The third claim of the Economist piece — that Jews are excessively and inappropriately concerned about imagined existential threats to the Jewish people — conveys animus and contempt toward Israel, Judaism and Jews that one can hardly imagine the Economist allowing to be directed at any other religion.
The overall thrust of the M.S. screed leads the reader to believe M.S. is perfectly sanguine about the destruction of Israel. How else to explain that M.S.’s vitriol is lavished not on repressive regimes that abound from Asia to Africa, not on despots and dictators, but is saved only for a tiny democracy whose citizens freely elect their leaders? Though the writer deems these leaders “panicked,” “desperate,” and “hysterical,” it must be noted that in this free democracy, in Israel, Israelis who agree have every right to say so and often do. Not so in the states that escape M.S.’s rancor.
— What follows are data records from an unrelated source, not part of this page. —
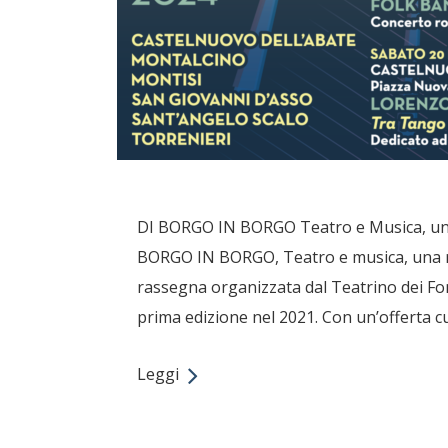
DI BORGO IN BORGO Teatro e Musica, una 
BORGO IN BORGO, Teatro e musica, una ras
rassegna organizzata dal Teatrino dei Fon
prima edizione nel 2021. Con un’offerta cu
Leggi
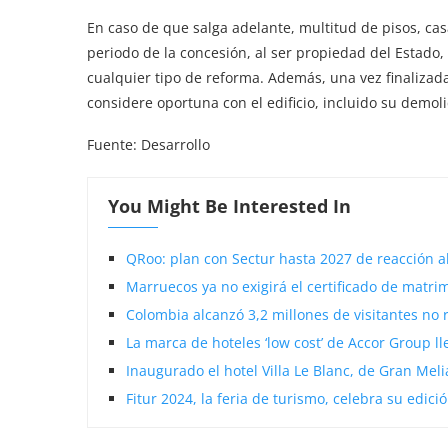
En caso de que salga adelante, multitud de pisos, cas
periodo de la concesión, al ser propiedad del Estado
cualquier tipo de reforma. Además, una vez finalizad
considere oportuna con el edificio, incluido su demoli
Fuente: Desarrollo
You Might Be Interested In
QRoo: plan con Sectur hasta 2027 de reacción 
Marruecos ya no exigirá el certificado de matri
Colombia alcanzó 3,2 millones de visitantes no 
La marca de hoteles ‘low cost’ de Accor Group ll
Inaugurado el hotel Villa Le Blanc, de Gran Meli
Fitur 2024, la feria de turismo, celebra su edici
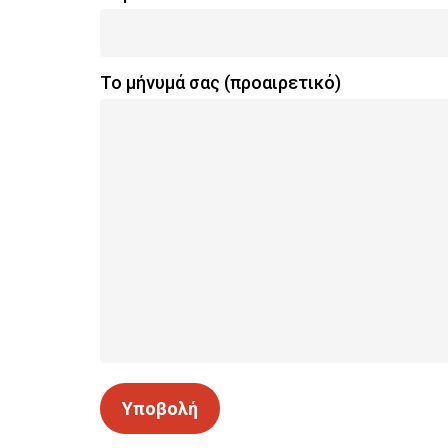
Το μήνυμά σας (προαιρετικό)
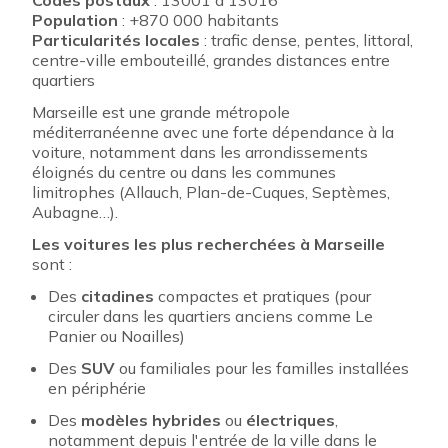
Codes postaux
: 13001 à 13016
Population
: +870 000 habitants
Particularités locales
: trafic dense, pentes, littoral,
centre-ville embouteillé, grandes distances entre
quartiers
Marseille est une grande métropole
méditerranéenne avec une forte dépendance à la
voiture, notamment dans les arrondissements
éloignés du centre ou dans les communes
limitrophes (Allauch, Plan-de-Cuques, Septèmes,
Aubagne…).
Les voitures les plus recherchées à Marseille
sont :
Des
citadines
compactes et pratiques (pour
circuler dans les quartiers anciens comme Le
Panier ou Noailles)
Des
SUV
ou familiales pour les familles installées
en périphérie
Des
modèles hybrides
ou
électriques
,
notamment depuis l'entrée de la ville dans le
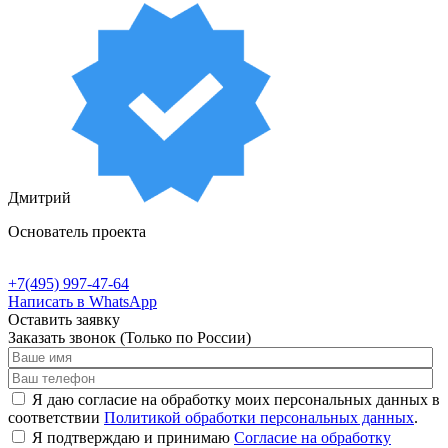
Дмитрий
Основатель проекта
+7(495) 997-47-64
Написать в WhatsApp
Оставить заявку
Заказать звонок
(Только по России)
Я даю согласие на обработку моих персональных данных в
соответствии
Политикой обработки персональных данных
.
Я подтверждаю и принимаю
Согласие на обработку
M.S. cites “the eliminationist anti-Semite” as “a familiar trope from the Jewish national playbook.” To say there exists a “Jewish national playbook” is to say that Jews have an overall plan. This idea ofthe all-powerful Jew pulling strings behind the scenes in furtherance of some plan is an anti-Semitic libel spelled out most notoriously in the Protocols of the Elders of Zion.
To call the idea that anti-Semites have throughout history sought to destroy the Jewish people a “trope” is to say it is merely a metaphor, not fact. M.S. cites the “Ve-hi she-amdah” paragraph in the Passover Haggadah, “In every generation they stand against us to destroy us.” According to scholars, the Passover Haggadah was written in the third or fourth century: before the blood libels, before the ghettos, before the many expulsions, before the Crusades, before the Inquisition, before the pogroms, before the Tzars, before the Holocaust, before the Communist purges, before the invading Arab armies, before the waves of terrorist attacks. This is no trope. If anything, it is a prophecy.